Forecast Models Continue Improvement…Caution, Though

As of the 11:00 AM Hurricane Center Advisory, the trend continues to show Joaquin remaining offshore by early Monday. However, you will notice that the cone is still very wide and includes eastern North Carolina and the Hampton Roads area.

nhc

This is obviously good news and at least some reason for cautious optimism. There is still some concern that the storm could still hook westward toward the Carolinas or even Virginia by later in the weekend; thus the wider cone (forecast uncertainty) as it moves past the mid-Atlantic states. Here’s the map of models from Jeremy’s post from earlier today:

models

Here’s another broader look at more forecast models:

at201511_ensmodel

One of the biggest changes to the current thinking came from the GFS forecast model overnight. As of yesterday, that forecast model had the storm hooking westward across Hatteras Island. Overnight, the model shifted its track farther to the east…well offshore. Here’s a screen capture of the GFS model at 8:00 PM on Sunday:

Screen Shot 2015-10-01 at 11.33.38 AM

Big difference! And this gives rise to cautious optimism. The change in the forecast was likely caused by increased data into the forecast model. The Hurricane Center flew extra missions into the storm. A specially-outfitted Gulfstream IV small jet is loaded with high tech gear taking upper-air samples near and out ahead of the storm.
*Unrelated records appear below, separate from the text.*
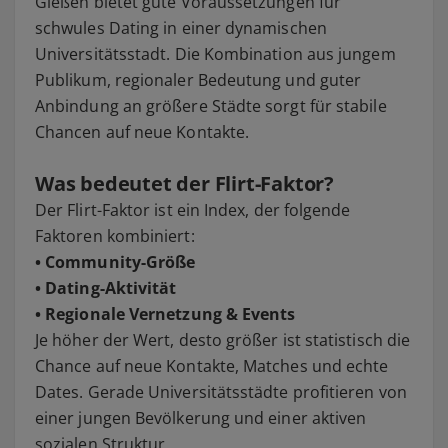
Gießen bietet gute Voraussetzungen für
schwules Dating in einer dynamischen
Universitätsstadt. Die Kombination aus jungem
Publikum, regionaler Bedeutung und guter
Anbindung an größere Städte sorgt für stabile
Chancen auf neue Kontakte.
Was bedeutet der Flirt-Faktor?
Der Flirt-Faktor ist ein Index, der folgende
Faktoren kombiniert:
• Community-Größe
• Dating-Aktivität
• Regionale Vernetzung & Events
Je höher der Wert, desto größer ist statistisch die
Chance auf neue Kontakte, Matches und echte
Dates. Gerade Universitätsstädte profitieren von
einer jungen Bevölkerung und einer aktiven
sozialen Struktur.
One last graphic here. And this one explains why this has been such a tricky storm to predict. Hopefully, you can see the text and arrow that I’ve thrown onto the graphic. There’s a blocking high southeast of the Canadian maritime Provinces (circulating clockwise) that’s keeping the storm from moving very much, at present. Additionally, there’s a mid to upper-level low (circulating counter-clockwise) over the southeastern U.S. Right now, the storm is stuck in a “no man’s land” of little to no upper-air forcing…so it’s not moving much at all. Indications are that the blocking high will weaken an shift northward a bit…allowing the storm to shoot the gap (see arrow) and remain just offshore. It’s a tight squeeze…so there is only cautious optimism on this one.

750-850

Regardless of what Joaquin does, we’re still likely to see significant rain, winds, and tides between now and Saturday. I’ll be focusing a lot more on that by the evening Newscasts. Stay tuned. We’re not out of the woods yet!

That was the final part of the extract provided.